Eurofer has remained highly actively engaged with the EU ETS between 2020-22, and has largely opposed reform measures to strengthen the scheme from a climate perspective. In November 2021, in response to an EU public consultation, Eurofer did not support many proposed reforms to strengthen the EU ETS under the Fit for 55 package, and opposed the phase out of free allocation of emissions allowances from 2026. However, the group did support focusing EU ETS revenues on industrial decarbonization technologies. In a joint statement by energy-intensive industry in January 2022, Eurofer did not support the EU Commission’s proposed phase out of the free allocation of emissions allowances in the EU ETS alongside the introduction of a Carbon Border Adjustment Mechanism (CBAM), advocating for the maintenance of free allowances and indirect cost compensation until at least 2030, as well as the inclusion of export rebates. The association has repeatedly attempted to influence the European Parliament's vote on the EU ETS reform and CBAM, the chairman of the Environment Committee singling out Eurofer in a "tsunami of lobbying" in June 2022 in an op-ed for Le Monde. The association also coordinated and signed several open letters in May and June 2022 to Members of European Parliament advocating against increasing the ambition of the EU Commission's proposals for the EU ETS reform and the CBAM.

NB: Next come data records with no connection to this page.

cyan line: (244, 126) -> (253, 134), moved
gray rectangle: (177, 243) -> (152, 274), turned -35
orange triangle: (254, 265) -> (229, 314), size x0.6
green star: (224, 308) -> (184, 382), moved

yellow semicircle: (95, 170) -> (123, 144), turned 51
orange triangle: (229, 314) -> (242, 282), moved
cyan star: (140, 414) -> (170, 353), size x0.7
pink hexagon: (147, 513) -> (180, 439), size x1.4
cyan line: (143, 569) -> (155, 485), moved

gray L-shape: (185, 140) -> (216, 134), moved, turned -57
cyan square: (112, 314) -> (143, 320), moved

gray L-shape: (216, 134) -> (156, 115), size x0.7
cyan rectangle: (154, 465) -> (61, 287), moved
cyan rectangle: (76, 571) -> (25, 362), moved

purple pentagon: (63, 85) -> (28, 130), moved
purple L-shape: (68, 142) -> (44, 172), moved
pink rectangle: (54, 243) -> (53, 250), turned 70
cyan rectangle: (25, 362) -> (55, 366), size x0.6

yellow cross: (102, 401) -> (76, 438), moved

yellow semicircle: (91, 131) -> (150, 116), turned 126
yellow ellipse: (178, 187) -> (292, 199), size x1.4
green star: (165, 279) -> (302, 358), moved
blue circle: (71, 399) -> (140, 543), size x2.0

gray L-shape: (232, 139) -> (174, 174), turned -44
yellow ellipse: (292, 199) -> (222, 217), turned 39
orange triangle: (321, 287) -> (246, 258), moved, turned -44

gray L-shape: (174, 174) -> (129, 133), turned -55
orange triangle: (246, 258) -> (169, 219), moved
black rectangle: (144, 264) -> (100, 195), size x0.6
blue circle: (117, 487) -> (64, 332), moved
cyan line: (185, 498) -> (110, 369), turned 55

Eurofer supported energy efficiency legislation in buildings in a contribution to an EU public consultation in July 2020. However, in November 2021 in an EU public consultation, the association did not support proposed reforms to the Energy Efficiency Directive to increase the EU’s 2030 energy efficiency target, suggesting that binding targets would limit future growth and incentivize less production, and opposed the energy savings obligation scheme. In response to an EU public consultation in November 2021, Eurofer advocated for the inclusion of transitional low-carbon energies and fossil gas to be included in the reform of the Renewable Energy Directive and did not support a binding consumption quota for renewable fuels of non-biological origin. Eurofer is supportive of key circular economy policy, the Ecodesign for Sustainable Products Regulation (ESPR). The association seems to have a broadly positive position on several elements of the ESPR, including Extended Producer Responsibility fees, Green Public Procurement criteria, and a Digital Product Passport.
Positioning on Energy Transition: Eurofer has communicated support for the energy transition, although with some exceptions. In November 2021, the Director General supported a regulatory framework to decarbonize the steel industry but stressed that it must provide a level playing field. Eurofer did not support most of the proposed reforms to the Energy Taxation Directive to bring it in line with the EU’s increased climate ambition in a response to an EU consultation in November 2021, advocating for the maintenance of tax-reductions for energy used in industrial processes. While Eurofer did support favorable tax exemptions for renewable and hydrogen, it also advocated that these should also cover other forms of ‘low-carbon’ energy. The association supported hydrogen as a fuel to decarbonize industry and the EU’s Hydrogen Strategy in a comment on an EU public consultation in June 2020, but advocated that “all forms of low-carbon hydrogen production should be supported in a technological neutral way,” thereby supporting equal treatment of hydrogen produced with renewables and with fossil gas and carbon capture and storage.